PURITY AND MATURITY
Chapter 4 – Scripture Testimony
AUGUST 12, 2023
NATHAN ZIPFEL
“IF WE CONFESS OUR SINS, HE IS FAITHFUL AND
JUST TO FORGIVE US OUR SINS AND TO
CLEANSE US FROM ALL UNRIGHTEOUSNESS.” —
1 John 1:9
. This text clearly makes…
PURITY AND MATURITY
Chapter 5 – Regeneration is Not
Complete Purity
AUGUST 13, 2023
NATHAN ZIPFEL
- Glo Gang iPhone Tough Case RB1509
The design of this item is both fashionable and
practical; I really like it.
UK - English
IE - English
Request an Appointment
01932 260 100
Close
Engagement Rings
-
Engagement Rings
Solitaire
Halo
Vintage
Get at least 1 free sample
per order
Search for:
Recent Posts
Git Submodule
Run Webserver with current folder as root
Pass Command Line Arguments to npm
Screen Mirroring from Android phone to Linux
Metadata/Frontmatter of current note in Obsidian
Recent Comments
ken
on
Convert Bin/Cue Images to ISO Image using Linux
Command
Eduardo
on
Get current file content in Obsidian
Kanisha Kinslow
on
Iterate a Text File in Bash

==

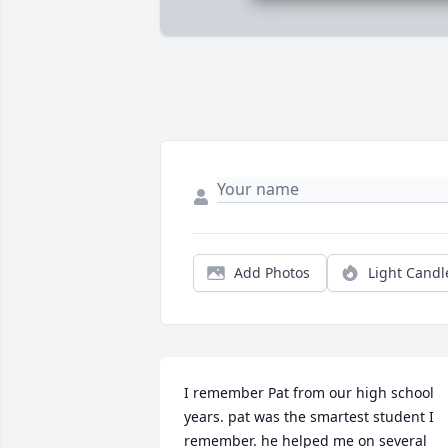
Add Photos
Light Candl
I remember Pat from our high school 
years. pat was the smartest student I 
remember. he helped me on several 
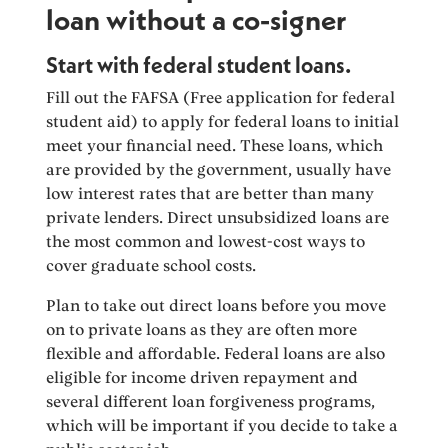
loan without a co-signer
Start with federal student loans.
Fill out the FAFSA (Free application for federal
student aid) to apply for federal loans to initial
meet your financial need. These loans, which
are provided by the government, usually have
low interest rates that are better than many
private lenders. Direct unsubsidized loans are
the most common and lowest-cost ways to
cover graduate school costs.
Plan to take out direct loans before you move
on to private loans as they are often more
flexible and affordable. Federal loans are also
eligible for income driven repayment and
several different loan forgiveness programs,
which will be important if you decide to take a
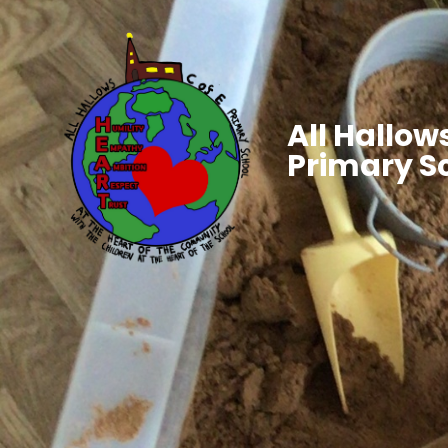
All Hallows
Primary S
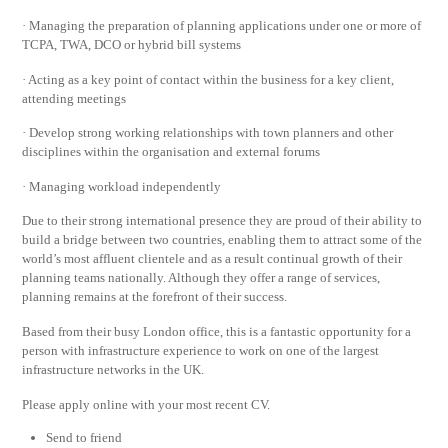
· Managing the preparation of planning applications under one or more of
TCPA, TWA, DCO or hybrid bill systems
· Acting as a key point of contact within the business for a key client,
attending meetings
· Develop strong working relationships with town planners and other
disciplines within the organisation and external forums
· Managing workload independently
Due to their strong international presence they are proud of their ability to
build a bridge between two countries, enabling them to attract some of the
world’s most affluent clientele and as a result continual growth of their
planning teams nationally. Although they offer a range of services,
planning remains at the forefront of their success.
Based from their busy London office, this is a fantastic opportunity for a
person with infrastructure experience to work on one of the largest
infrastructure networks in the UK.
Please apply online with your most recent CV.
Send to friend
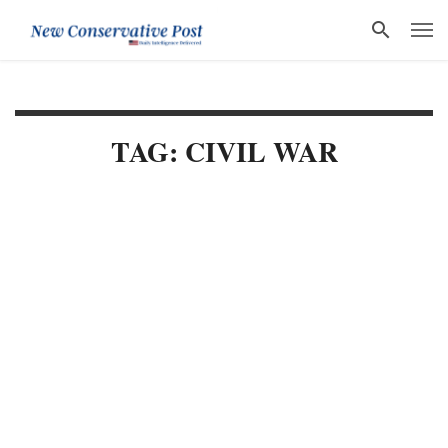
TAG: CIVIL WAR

...

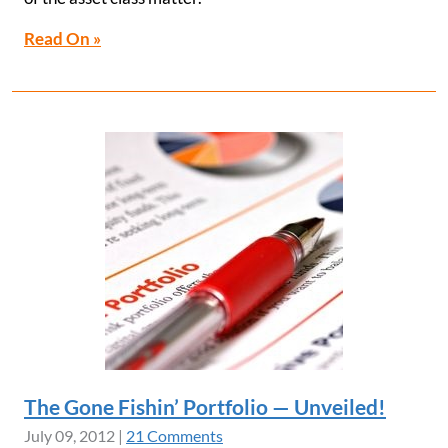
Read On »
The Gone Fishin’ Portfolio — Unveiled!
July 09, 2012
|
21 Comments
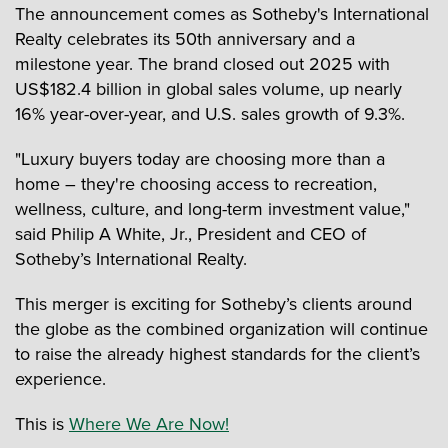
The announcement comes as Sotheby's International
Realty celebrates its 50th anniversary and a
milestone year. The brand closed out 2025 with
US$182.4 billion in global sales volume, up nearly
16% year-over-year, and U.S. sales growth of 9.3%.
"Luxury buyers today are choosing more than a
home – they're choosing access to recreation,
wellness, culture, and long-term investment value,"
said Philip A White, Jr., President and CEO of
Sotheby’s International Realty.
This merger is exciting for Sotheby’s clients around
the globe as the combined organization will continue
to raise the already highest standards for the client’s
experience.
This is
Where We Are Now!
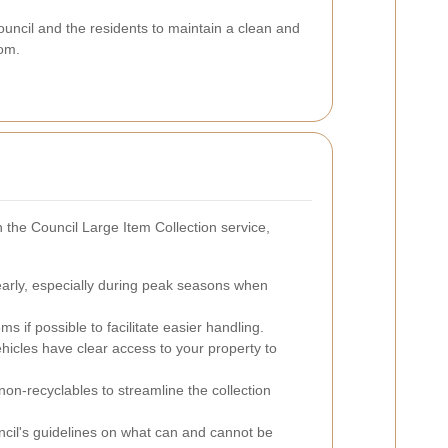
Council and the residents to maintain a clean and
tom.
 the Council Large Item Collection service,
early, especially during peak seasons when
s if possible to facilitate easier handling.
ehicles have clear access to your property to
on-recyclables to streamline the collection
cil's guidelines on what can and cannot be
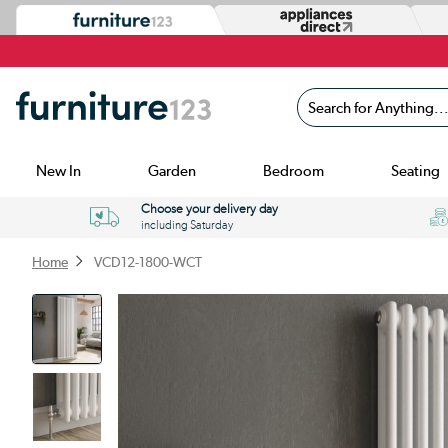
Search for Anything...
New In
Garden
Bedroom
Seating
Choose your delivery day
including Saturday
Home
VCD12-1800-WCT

Prompt: Could you copy each line from the listing that has the word "growth" in it?

Worked solution:
world’s most affluent clientele and as a result continual growth of their
16% year-over-year, and U.S. sales growth of 9.3%.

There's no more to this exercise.